(Extracted page text data)
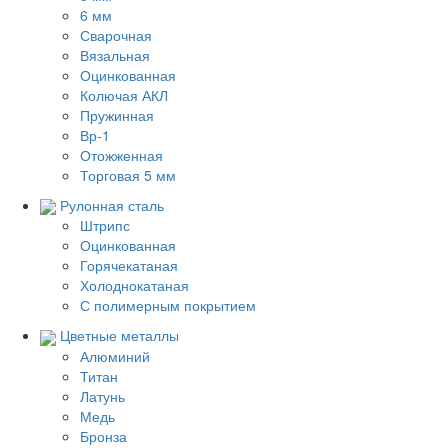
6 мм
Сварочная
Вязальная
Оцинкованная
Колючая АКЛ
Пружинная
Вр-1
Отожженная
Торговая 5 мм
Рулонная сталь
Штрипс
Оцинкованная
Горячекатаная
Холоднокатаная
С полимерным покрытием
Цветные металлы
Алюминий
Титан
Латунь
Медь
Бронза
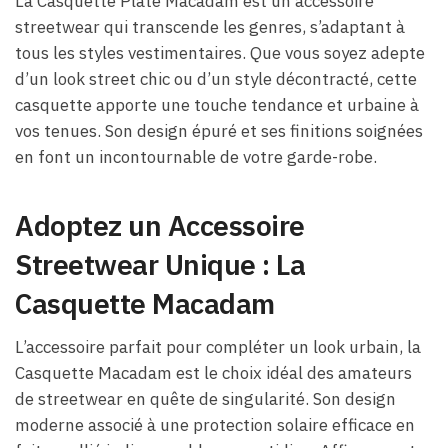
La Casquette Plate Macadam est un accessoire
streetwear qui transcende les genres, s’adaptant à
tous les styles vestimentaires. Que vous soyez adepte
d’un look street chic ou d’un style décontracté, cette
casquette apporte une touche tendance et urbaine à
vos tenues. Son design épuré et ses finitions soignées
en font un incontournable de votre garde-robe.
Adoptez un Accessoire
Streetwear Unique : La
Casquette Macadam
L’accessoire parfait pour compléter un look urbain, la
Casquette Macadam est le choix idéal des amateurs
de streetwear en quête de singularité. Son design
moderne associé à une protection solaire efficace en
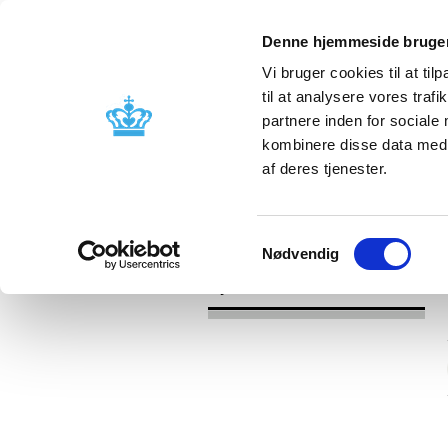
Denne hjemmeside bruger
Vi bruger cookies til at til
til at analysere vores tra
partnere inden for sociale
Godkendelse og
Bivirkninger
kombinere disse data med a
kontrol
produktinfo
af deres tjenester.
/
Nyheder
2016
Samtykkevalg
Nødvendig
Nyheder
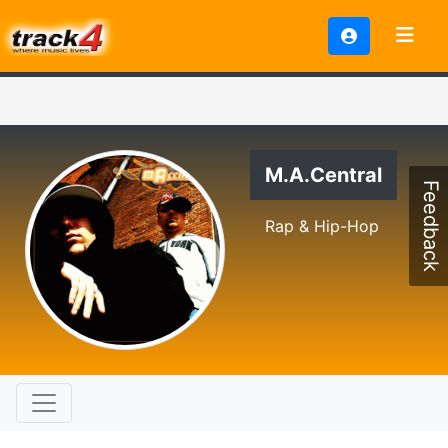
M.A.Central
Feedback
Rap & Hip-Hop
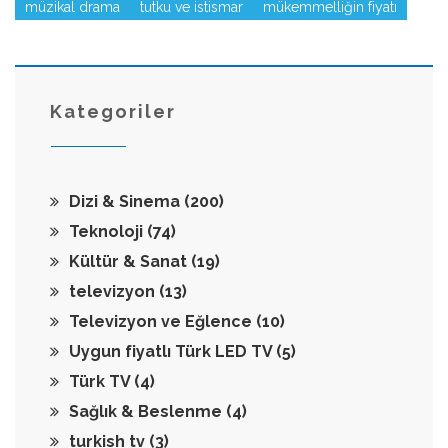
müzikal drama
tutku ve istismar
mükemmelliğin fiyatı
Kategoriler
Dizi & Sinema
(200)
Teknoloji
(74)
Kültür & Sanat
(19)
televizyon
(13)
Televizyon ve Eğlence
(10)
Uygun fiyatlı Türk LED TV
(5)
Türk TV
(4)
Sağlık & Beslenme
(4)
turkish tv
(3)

* * *

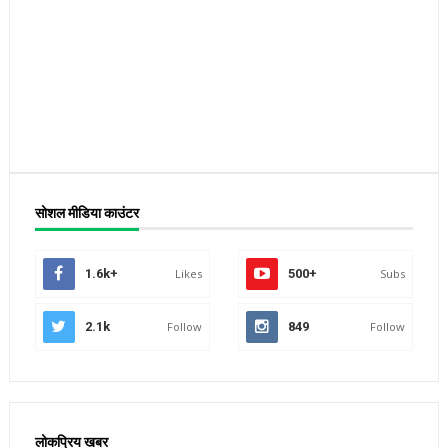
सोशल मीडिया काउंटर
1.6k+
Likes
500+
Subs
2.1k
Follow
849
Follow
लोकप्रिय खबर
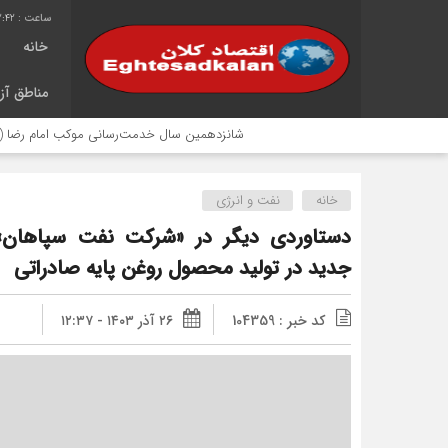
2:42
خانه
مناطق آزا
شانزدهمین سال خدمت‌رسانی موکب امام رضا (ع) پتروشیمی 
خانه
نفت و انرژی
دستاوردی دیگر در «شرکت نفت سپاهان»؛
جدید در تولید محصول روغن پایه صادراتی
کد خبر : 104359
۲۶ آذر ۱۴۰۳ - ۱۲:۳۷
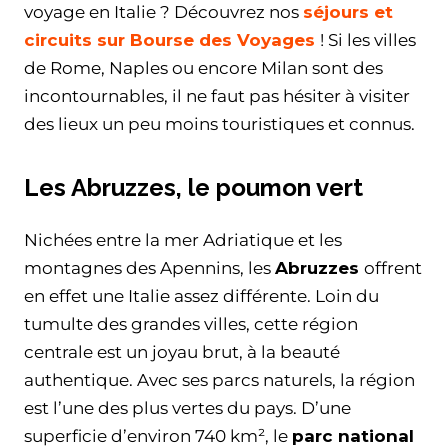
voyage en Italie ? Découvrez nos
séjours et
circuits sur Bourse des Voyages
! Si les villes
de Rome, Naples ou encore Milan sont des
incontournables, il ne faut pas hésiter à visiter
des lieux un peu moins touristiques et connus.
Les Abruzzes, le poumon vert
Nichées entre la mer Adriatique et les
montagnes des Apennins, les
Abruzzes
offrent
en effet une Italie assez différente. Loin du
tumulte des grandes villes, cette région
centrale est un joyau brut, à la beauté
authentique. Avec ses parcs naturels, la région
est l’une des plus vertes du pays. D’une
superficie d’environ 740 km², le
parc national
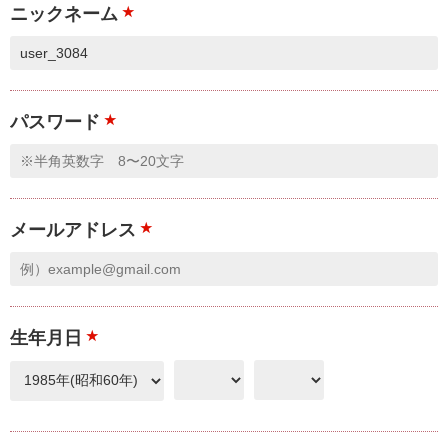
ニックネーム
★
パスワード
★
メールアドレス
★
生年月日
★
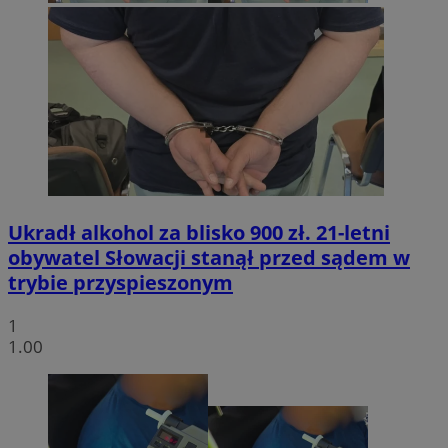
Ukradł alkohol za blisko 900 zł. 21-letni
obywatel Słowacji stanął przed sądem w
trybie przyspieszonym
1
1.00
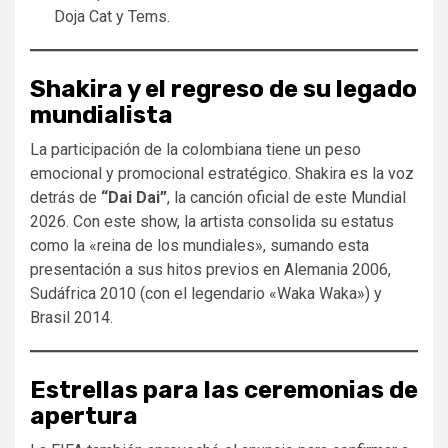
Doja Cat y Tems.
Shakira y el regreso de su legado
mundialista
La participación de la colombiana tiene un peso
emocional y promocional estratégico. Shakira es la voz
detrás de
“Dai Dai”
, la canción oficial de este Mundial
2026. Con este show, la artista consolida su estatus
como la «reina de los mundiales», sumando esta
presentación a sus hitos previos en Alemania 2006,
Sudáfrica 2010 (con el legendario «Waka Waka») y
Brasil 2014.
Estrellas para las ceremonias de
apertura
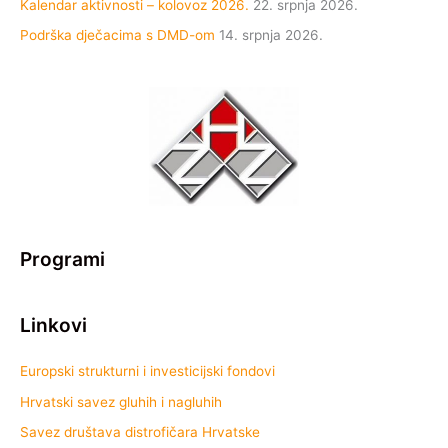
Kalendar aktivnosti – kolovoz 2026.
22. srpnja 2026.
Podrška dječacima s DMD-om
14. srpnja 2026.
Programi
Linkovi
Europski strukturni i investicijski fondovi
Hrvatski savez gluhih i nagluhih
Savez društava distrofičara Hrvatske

What is required: Copy word for word the lines above, starting at the line containing "vos tenues. Son" and ending at the line containing "Bivirkninger", inclusive, with no pictures.

Reply:
vos tenues. Son design épuré et ses finitions soignées
en font un incontournable de votre garde-robe.
Adoptez un Accessoire
Streetwear Unique : La
Casquette Macadam
L’accessoire parfait pour compléter un look urbain, la
Casquette Macadam est le choix idéal des amateurs
de streetwear en quête de singularité. Son design
moderne associé à une protection solaire efficace en
Denne hjemmeside bruger
Vi bruger cookies til at til
til at analysere vores tra
partnere inden for sociale
Godkendelse og
Bivirkninger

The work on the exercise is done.